Variable exhaust dimensions, while perhaps not eliminating compromise, would sure minimize it! Imagine a system that could fool the engine into thinking it had the exact sizes, angles and lengths of pipe required for best overall performance at all times without excessive noise or restriction. Wow!

Thing is—it’s been tried before. The problem is really that it’s only been done (on Harleys) using modified versions of existing mufflers. That doesn’t necessarily cut it, sad to say.

On the other hand, the way Buell is (was) going about it, while not quite there in all ways yet, has fabulous potential. Erik’s so-called interactive exhaust system essentially means there are two paths through the muffler—long and short. A throttle- and ECM-actuated butterfly valve in the muffler controls the flow. At low rpm (and wide-open throttle) and high rpm, the valve is open to allow the engine to breathe faster and more easily.
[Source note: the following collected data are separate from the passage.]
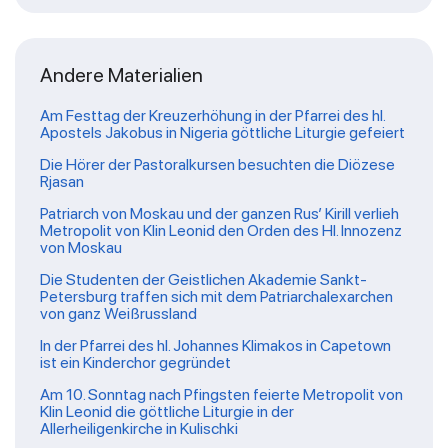
Andere Materialien
Am Festtag der Kreuzerhöhung in der Pfarrei des hl.
Apostels Jakobus in Nigeria göttliche Liturgie gefeiert
Die Hörer der Pastoralkursen besuchten die Diözese
Rjasan
Patriarch von Moskau und der ganzen Rus’ Kirill verlieh
Metropolit von Klin Leonid den Orden des Hl. Innozenz
von Moskau
Die Studenten der Geistlichen Akademie Sankt-
Petersburg traffen sich mit dem Patriarchalexarchen
von ganz Weißrussland
In der Pfarrei des hl. Johannes Klimakos in Capetown
ist ein Kinderchor gegründet
Am 10. Sonntag nach Pfingsten feierte Metropolit von
Klin Leonid die göttliche Liturgie in der
Allerheiligenkirche in Kulischki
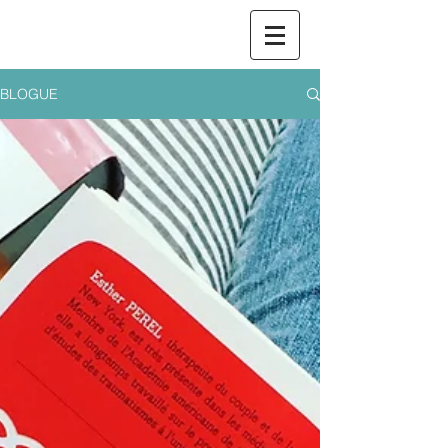
BLOGUE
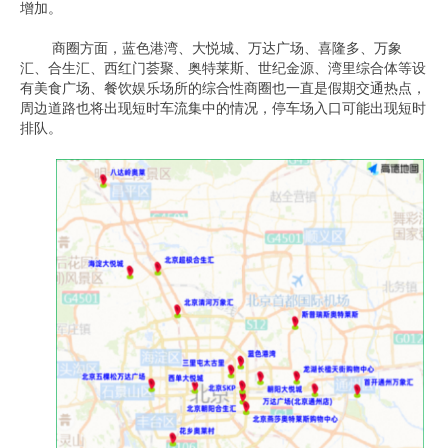
增加。
商圈方面，蓝色港湾、大悦城、万达广场、喜隆多、万象
汇、合生汇、西红门荟聚、奥特莱斯、世纪金源、湾里综合体等设
有美食广场、餐饮娱乐场所的综合性商圈也一直是假期交通热点，
周边道路也将出现短时车流集中的情况，停车场入口可能出现短时
排队。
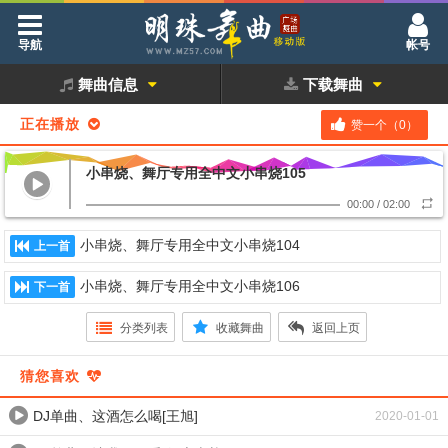
导航
帐号
舞曲信息
下载舞曲
正在播放
赞一个（
0
）
小串烧、舞厅专用全中文小串烧105
00:00
/
02:00
小串烧、舞厅专用全中文小串烧104
上一首
小串烧、舞厅专用全中文小串烧106
下一首
分类列表
收藏舞曲
返回上页
猜您喜欢
DJ单曲、这酒怎么喝[王旭]
2020-01-01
During the V-Twin’s mid-range, the valve is closed to increase back pressure, which amplifies acceleration torque. Slicker ’n hell and not excessively loud! It just flat works better overall than any other thing you can use on his motorcycles! Further, a similar system brought to us by Harley on our hogs would be just as good. Well, according to U.S. patent #7,347,045, as of March 25, 2008, Harley could provide us such a system! Currently, the technology is confined to a system oriented towards complying with noise laws while not killing power on (some CVO) stockers—but could there be a true performance system hidden in the bowels of a future Screamin’ Eagle catalog? Or similar concepts brought to market by far-sighted aftermarket companies? We’ll see…

Till then, let’s just leave it at this—there is no perfect 21st century performance exhaust for Harley-Davidsons! Everything out there owes more to that ancient Brooklands can and technology BSA Gold Star owners can relate to than any quantum leap into serious “future think” about pipes for hogs. Without being an exhaust engineer, you could be forgiven for thinking there’s gotta be a better way. The trick is to find it—or build it, if you can’t buy it.